Quanto alla musica, la lirica è articolata in tre sezioni: Andante solenne, Più lento, e Ancora più largo. La melodia, ariosa, è molto simile a quella del canto gregoriano (modo frigio trasportato). L’armonia, con i suoi accordi arpeggiati come da un liuto, si basa sulle scale moderne occidentali (le tre sezioni sono rispettivamente in Si bemolle minore, Fa maggiore e di nuovo Si bemolle minore), senza lasciarsi influenzare dalle quattro scale armene più frequenti.

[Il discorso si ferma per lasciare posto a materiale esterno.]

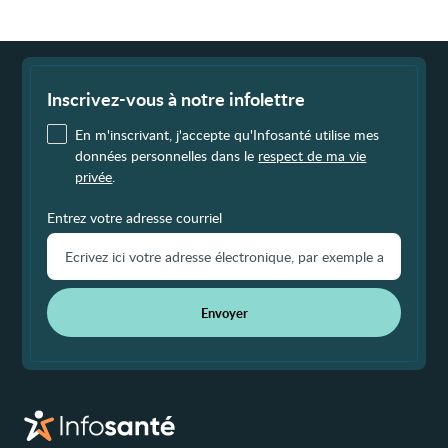
l'œil
Fin
de
page
Inscrivez-vous à notre infolettre
En m'inscrivant, j'accepte qu'Infosanté utilise mes
données personnelles dans le
respect de ma vie
privée
.
Entrez votre adresse courriel
Envoyer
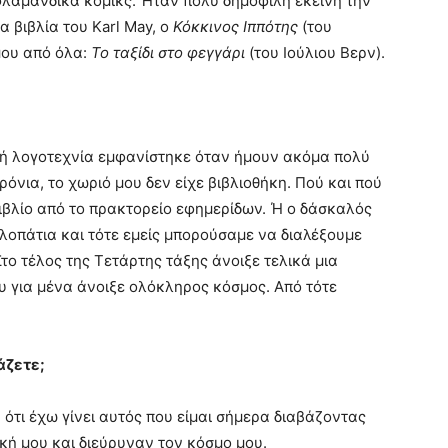
φλαμανδικά κόμικς. Ήταν πολύ δημοφιλή εκείνη την
α βιβλία του Karl May, ο
Κόκκινος Ιππότης
(του
μου από όλα:
Το ταξίδι στο φεγγάρι
(του Ιούλιου Βερν).
ική λογοτεχνία εμφανίστηκε όταν ήμουν ακόμα πολύ
χρόνια, το χωριό μου δεν είχε βιβλιοθήκη. Πού και πού
ιβλίο από το πρακτορείο εφημερίδων. Ή ο δάσκαλός
λοπάτια και τότε εμείς μπορούσαμε να διαλέξουμε
Στο τέλος της Τετάρτης τάξης άνοιξε τελικά μια
ου για μένα άνοιξε ολόκληρος κόσμος. Από τότε
βάζετε;
 ότι έχω γίνει αυτός που είμαι σήμερα διαβάζοντας
ική μου και διεύρυναν τον κόσμο μου.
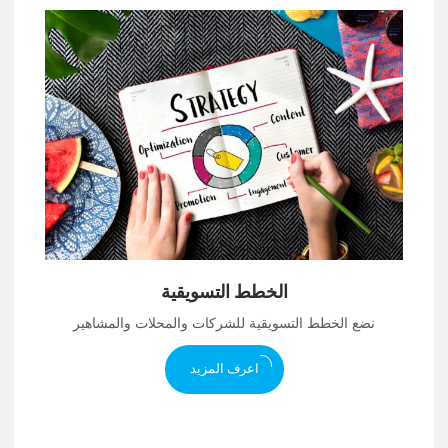
الخطط التسويقية
نضع الخطط التسويقية للشركات والمحلات والمشاهير
اعرف المزيد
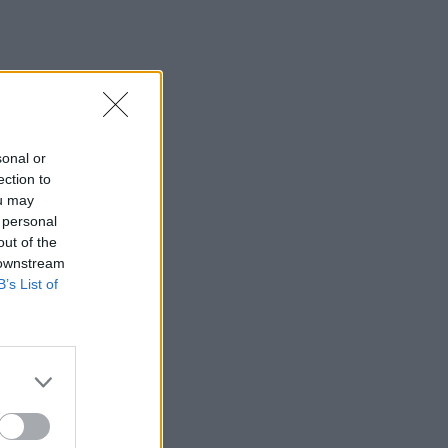
sonal or
ection to
ou may
 personal
out of the
 downstream
B’s List of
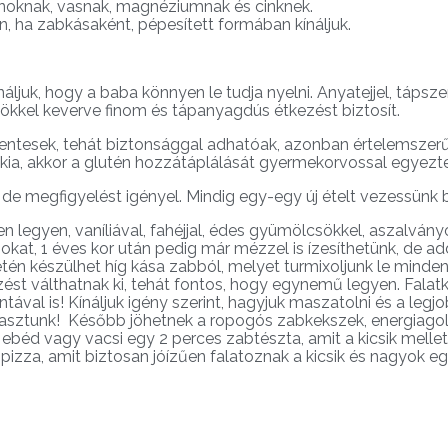
noknak, vasnak, magnéziumnak és cinknek.
 ha zabkásaként, pépesített formában kínáljuk.
juk, hogy a baba könnyen le tudja nyelni. Anyatejjel, tápszer
tökkel keverve finom és tápanyagdús étkezést biztosít.
entesek, tehát biztonsággal adhatóak, azonban értelemszer
kia, akkor a glutén hozzátáplálását gyermekorvossal egyezte
ó, de megfigyelést igényel. Mindig egy-egy új ételt vezessünk
en legyen, vaníliával, fahéjjal, édes gyümölcsökkel, aszalvá
gokat, 1 éves kor után pedig már mézzel is ízesíthetünk, de a
tén készülhet híg kása zabból, melyet turmixoljunk le minde
ést válthatnak ki, tehát fontos, hogy egynemű legyen. Fala
tával is! Kínáljuk igény szerint, hagyjuk maszatolni és a legj
gyasztunk! Később jöhetnek a ropogós zabkekszek, energiag
éd vagy vacsi egy 2 perces zabtészta, amit a kicsik mellet
pizza, amit biztosan jóízűen falatoznak a kicsik és nagyok eg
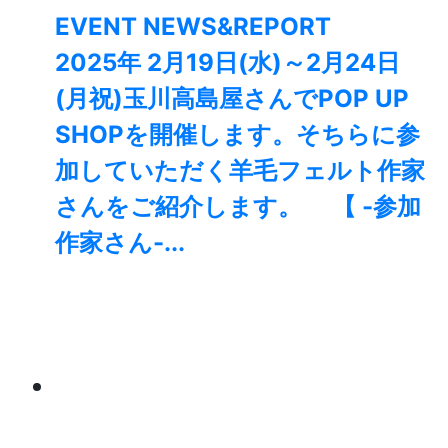
EVENT NEWS&REPORT
2025年 2月19日(水)～2月24日
(月祝)玉川高島屋さんでPOP UP
SHOPを開催します。そちらに参
加していただく羊毛フェルト作家
さんをご紹介します。 【 -参加
作家さん-...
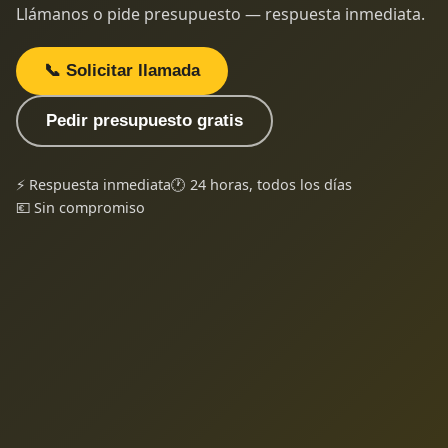
Llámanos o pide presupuesto — respuesta inmediata.
📞 Solicitar llamada
Pedir presupuesto gratis
⚡ Respuesta inmediata
🕐 24 horas, todos los días
💶 Sin compromiso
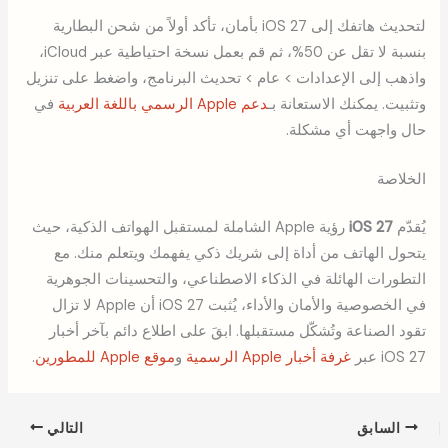
لتحديث هاتفك إلى iOS 27 بأمان، تأكد أولاً من شحن البطارية
بنسبة لا تقل عن 50%، ثم قم بعمل نسخة احتياطية عبر iCloud،
واذهب إلى الإعدادات > عام > تحديث البرنامج، واضغط على تنزيل
وتثبيت. يمكنك الاستعانة بـ
دعم Apple الرسمي باللغة العربية
في
حال واجهت أي مشكلة.
الخلاصة
يُقدّم
iOS 27
رؤية Apple الشاملة لمستقبل الهواتف الذكية، حيث
يتحول الهاتف من أداة إلى شريك ذكي يفهمك ويتعلم منك. مع
التطورات الهائلة في الذكاء الاصطناعي، والتحسينات الجوهرية
في الخصوصية والأمان والأداء، يُثبت iOS 27 أن Apple لا تزال
تقود الصناعة وتُشكّل مستقبلها. ابقَ على اطلاع دائم بآخر أخبار
iOS 27 عبر
غرفة أخبار Apple الرسمية
و
موقع Apple للمطورين
.
السابق
التالي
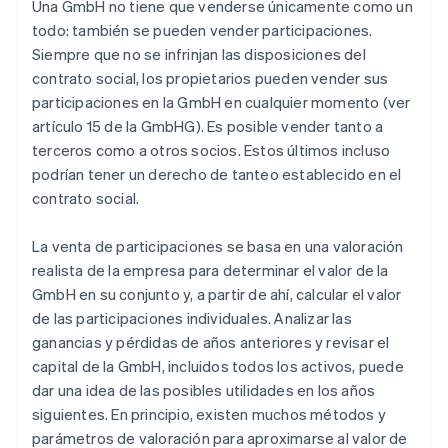
Una GmbH no tiene que venderse únicamente como un
todo: también se pueden vender participaciones.
Siempre que no se infrinjan las disposiciones del
contrato social, los propietarios pueden vender sus
participaciones en la GmbH en cualquier momento (ver
artículo 15 de la GmbHG). Es posible vender tanto a
terceros como a otros socios. Estos últimos incluso
podrían tener un derecho de tanteo establecido en el
contrato social.
La venta de participaciones se basa en una valoración
realista de la empresa para determinar el valor de la
GmbH en su conjunto y, a partir de ahí, calcular el valor
de las participaciones individuales. Analizar las
ganancias y pérdidas de años anteriores y revisar el
capital de la GmbH, incluidos todos los activos, puede
dar una idea de las posibles utilidades en los años
siguientes. En principio, existen muchos métodos y
parámetros de valoración para aproximarse al valor de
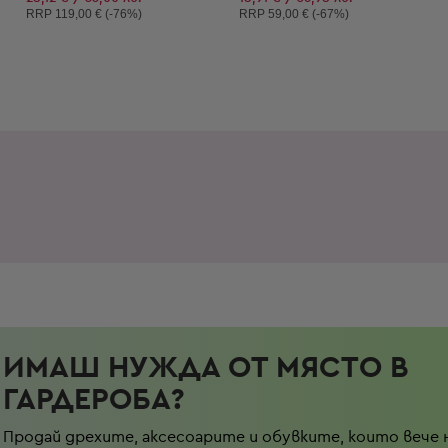
Препоръчителна цена:
Препоръчителна цена:
RRP
119,00 € (-76%)
RRP
59,00 € (-67%)
ИМАШ НУЖДА ОТ МЯСТО В
ГАРДЕРОБА?
Продай дрехите, аксесоарите и обувките, които вече 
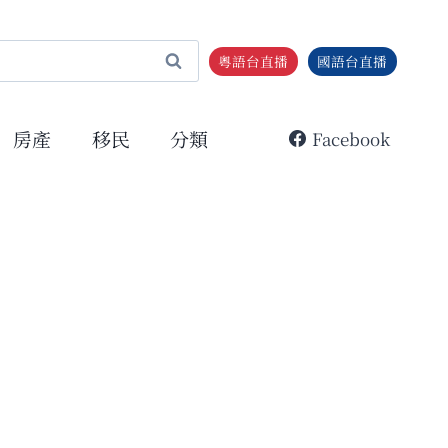
粵語台直播
國語台直播
房產
移民
分類
Facebook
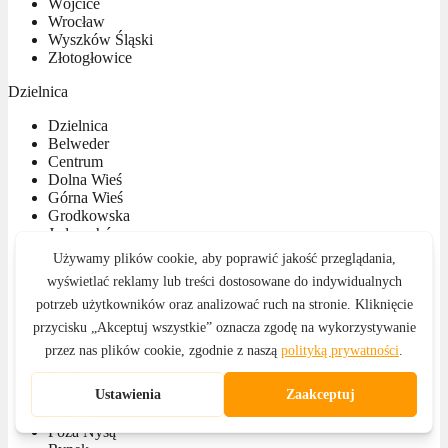
Wójcice
Wrocław
Wyszków Śląski
Złotogłowice
Dzielnica
Dzielnica
Belweder
Centrum
Dolna Wieś
Górna Wieś
Grodkowska
Jędrzychów
Os. Belweder Park
Os. Gałczyńskiego
Os. KEN
Os. Kościuszki
Os. Podzamcze Sektor A
Os. Podzamcze Sektor B
Os. Podzamcze Sektor C
Os. Południe
Os. Rodziewiczówny
Osiedla
Poza Nysą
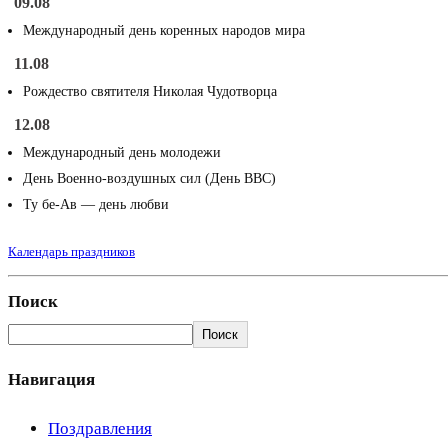
09.08
Международный день коренных народов мира
11.08
Рождество святителя Николая Чудотворца
12.08
Международный день молодежи
День Военно-воздушных сил (День ВВС)
Ту бе-Ав — день любви
Календарь праздников
Поиск
Поиск
Навигация
Поздравления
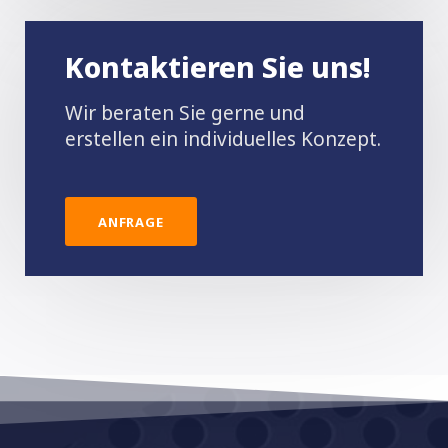
Kontaktieren Sie uns!
Wir beraten Sie gerne und
erstellen ein individuelles Konzept.
ANFRAGE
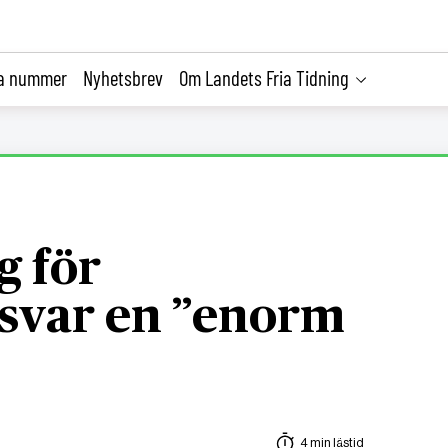
la nummer
Nyhetsbrev
Om Landets Fria Tidning
g för
nsvar en ”enorm
4 min lästid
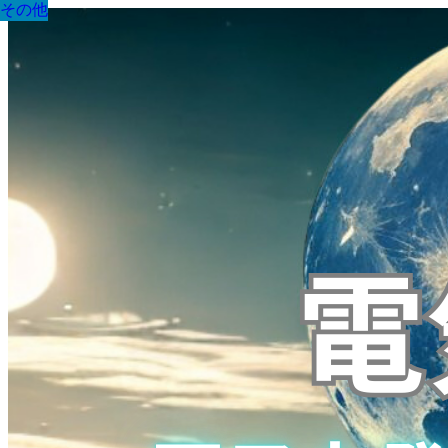
その他
その他
その他
その他
その他
その他
その他
その他
その他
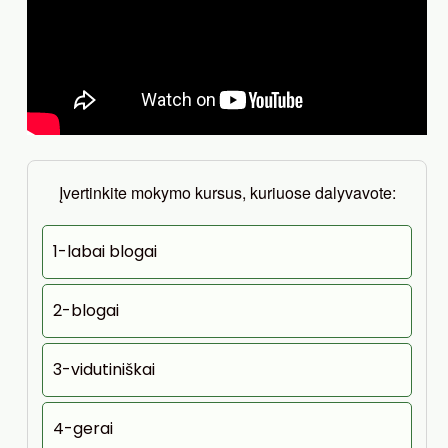
Įvertinkite mokymo kursus, kuriuose dalyvavote:
1-labai blogai
2-blogai
3-vidutiniškai
4-gerai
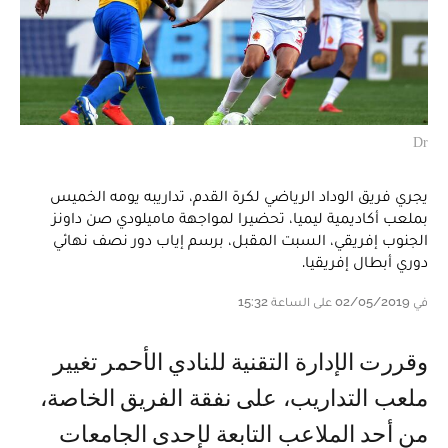
Dr
يجري فريق الوداد الرياضي لكرة القدم، تداريبه يومه الخميس
بملعب أكاديمية ليميا، تحضيرا لمواجهة ماميلودي صن داونز
الجنوب إفريقي، السبت المقبل، برسم إياب دور نصف نهائي
دوري أبطال إفريقيا.
في 02/05/2019 على الساعة 15:32
وقررت الإدارة التقنية للنادي الأحمر تغيير
ملعب التداريب، على نفقة الفريق الخاصة،
من أحد الملاعب التابعة لإحدى الجامعات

A Narsete il Grazioso è dedicata pure la Celestial Fantasy, op. 44, per archi, di Alan Hovhaness († 2000), compositore statunitense oriundo dell’Armenia. La sua vasta produzione musicale ammonta a oltre 400 opere teatrali e sinfoniche, che traggono ispirazione da suggestioni religiose, dal patrimonio folcloristico armeno e da tradizioni musicali indiane e cinesi, accogliendo in modo originale elementi occidentali e orientali. Completata nel 1944, la Celestial Fantasy si basa su musica composta da Hovhaness nel 1935. Il pezzo, dall’accento «nobile ed eroico» - come la partitura suggerisce all’inizio -, si apre con un motivo lento e cupo che si ripete per tre volte con sempre maggiore intensità. Lo sviluppo del materiale iniziale culmina in una fuga a quattro parti, fino a una commovente conclusione.

«Quanta sporcizia c'è nella Chiesa, e proprio anche tra coloro che, nel sacerdozio, dovrebbero appartenere completamente a Lui!», scrisse l’allora cardinale Joseph Ratzinger nella Via Crucis per il Venerdì Santo del 2005, meditando sulla nona stazione. La musica di Respighi e di Hovhaness ci invita a ricorrere all’intercessione di san Narsete perché la comunità cristiana sia sempre guidata da saggi maestri, da santi pastori, da guide sicure. Come fu il santo teologo nato otto secoli e mezzo fa, che così fa parlare Cristo Signore riguardo ai vescovi: «Come io non mi sono dedicato ai piaceri, ma ho assunto il sacerdozio per il genere umano, sopportando la croce e la morte, così anche voi dovete combattere fino alla morte per le pecore del vostro ovile, che io ho acquistato con il mio sangue» (N. SHNORHALI, Lettera enciclica, edizione di Gerusalemme 1871, cap. IV).